The data ->

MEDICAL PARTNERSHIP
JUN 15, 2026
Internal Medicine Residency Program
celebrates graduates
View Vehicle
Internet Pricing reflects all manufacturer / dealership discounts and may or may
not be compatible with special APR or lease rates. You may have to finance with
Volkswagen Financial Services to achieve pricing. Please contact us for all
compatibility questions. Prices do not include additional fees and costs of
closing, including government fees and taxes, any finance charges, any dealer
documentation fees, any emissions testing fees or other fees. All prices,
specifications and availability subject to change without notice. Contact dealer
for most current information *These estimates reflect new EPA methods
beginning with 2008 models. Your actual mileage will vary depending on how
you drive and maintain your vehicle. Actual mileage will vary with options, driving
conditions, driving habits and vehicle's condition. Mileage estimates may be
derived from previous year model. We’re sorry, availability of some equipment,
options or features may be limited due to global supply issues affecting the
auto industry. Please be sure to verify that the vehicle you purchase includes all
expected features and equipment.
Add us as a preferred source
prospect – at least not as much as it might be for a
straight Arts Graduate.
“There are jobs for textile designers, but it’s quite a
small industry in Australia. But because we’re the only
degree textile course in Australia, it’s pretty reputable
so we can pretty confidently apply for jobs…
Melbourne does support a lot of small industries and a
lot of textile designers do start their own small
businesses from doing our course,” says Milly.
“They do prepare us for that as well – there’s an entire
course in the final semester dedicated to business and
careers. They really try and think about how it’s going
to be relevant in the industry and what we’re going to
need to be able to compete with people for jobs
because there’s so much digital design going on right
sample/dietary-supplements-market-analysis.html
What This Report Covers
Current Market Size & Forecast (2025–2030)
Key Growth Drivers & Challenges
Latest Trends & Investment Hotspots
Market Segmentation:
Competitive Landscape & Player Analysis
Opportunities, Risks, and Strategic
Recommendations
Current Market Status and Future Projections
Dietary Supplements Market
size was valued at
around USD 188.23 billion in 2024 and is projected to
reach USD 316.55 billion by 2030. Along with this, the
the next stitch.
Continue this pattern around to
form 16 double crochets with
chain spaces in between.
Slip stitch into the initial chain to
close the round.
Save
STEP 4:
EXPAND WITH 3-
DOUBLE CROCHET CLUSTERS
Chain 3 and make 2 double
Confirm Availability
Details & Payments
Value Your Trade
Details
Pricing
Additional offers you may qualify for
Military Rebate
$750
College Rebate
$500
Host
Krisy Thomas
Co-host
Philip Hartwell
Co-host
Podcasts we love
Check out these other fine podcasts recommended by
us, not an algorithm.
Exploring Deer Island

* * *

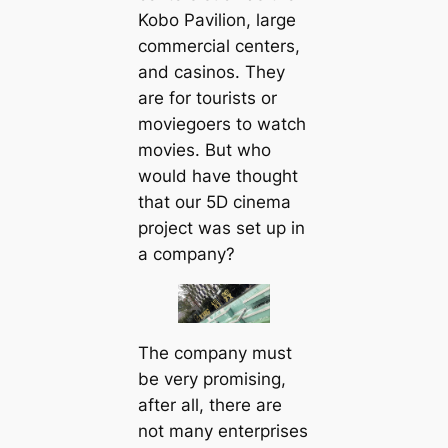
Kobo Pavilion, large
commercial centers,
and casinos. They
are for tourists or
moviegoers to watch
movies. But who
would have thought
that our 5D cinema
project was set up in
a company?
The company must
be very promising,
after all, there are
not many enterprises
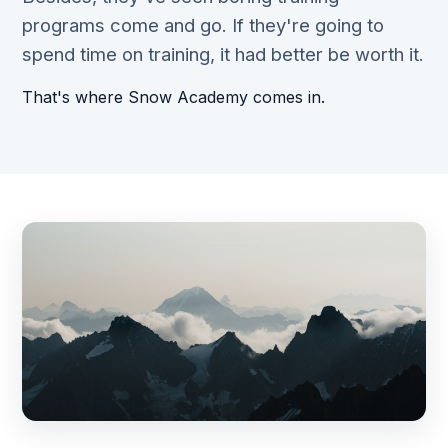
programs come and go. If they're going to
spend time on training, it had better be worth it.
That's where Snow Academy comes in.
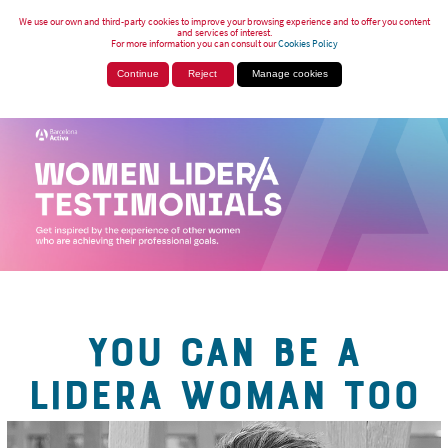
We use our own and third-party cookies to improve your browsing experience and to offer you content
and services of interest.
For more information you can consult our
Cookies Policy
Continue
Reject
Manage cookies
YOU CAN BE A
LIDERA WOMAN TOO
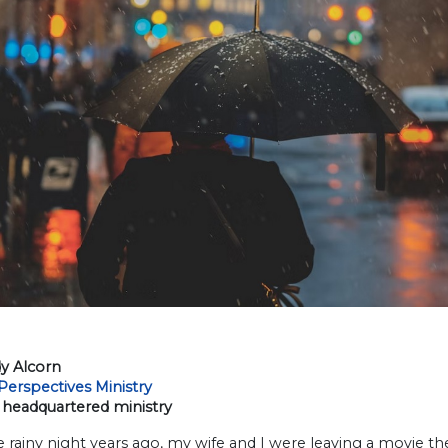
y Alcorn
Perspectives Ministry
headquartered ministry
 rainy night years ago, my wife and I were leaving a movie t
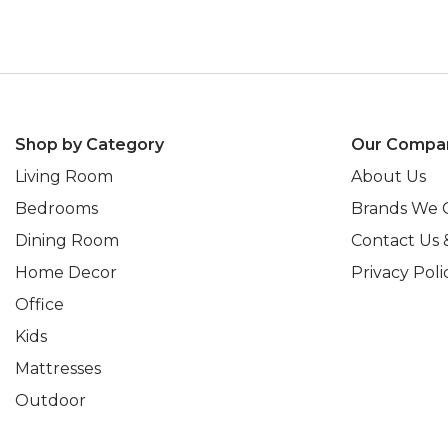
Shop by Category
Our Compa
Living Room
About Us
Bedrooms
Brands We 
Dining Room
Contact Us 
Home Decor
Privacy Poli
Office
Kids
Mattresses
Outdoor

Brief -> Taking the line with "MEDICAL PARTNERSHIP" as the first and the line with "Melbourne does support" as the last, retype that stretch of the data above exactly, with no other lines.

Answer ->
MEDICAL PARTNERSHIP
JUN 15, 2026
Internal Medicine Residency Program
celebrates graduates
View Vehicle
Internet Pricing reflects all manufacturer / dealership discounts and may or may
not be compatible with special APR or lease rates. You may have to finance with
Volkswagen Financial Services to achieve pricing. Please contact us for all
compatibility questions. Prices do not include additional fees and costs of
closing, including government fees and taxes, any finance charges, any dealer
documentation fees, any emissions testing fees or other fees. All prices,
specifications and availability subject to change without notice. Contact dealer
for most current information *These estimates reflect new EPA methods
beginning with 2008 models. Your actual mileage will vary depending on how
you drive and maintain your vehicle. Actual mileage will vary with options, driving
conditions, driving habits and vehicle's condition. Mileage estimates may be
derived from previous year model. We’re sorry, availability of some equipment,
options or features may be limited due to global supply issues affecting the
auto industry. Please be sure to verify that the vehicle you purchase includes all
expected features and equipment.
Add us as a preferred source
prospect – at least not as much as it might be for a
straight Arts Graduate.
“There are jobs for textile designers, but it’s quite a
small industry in Australia. But because we’re the only
degree textile course in Australia, it’s pretty reputable
so we can pretty confidently apply for jobs…
Melbourne does support a lot of small industries and a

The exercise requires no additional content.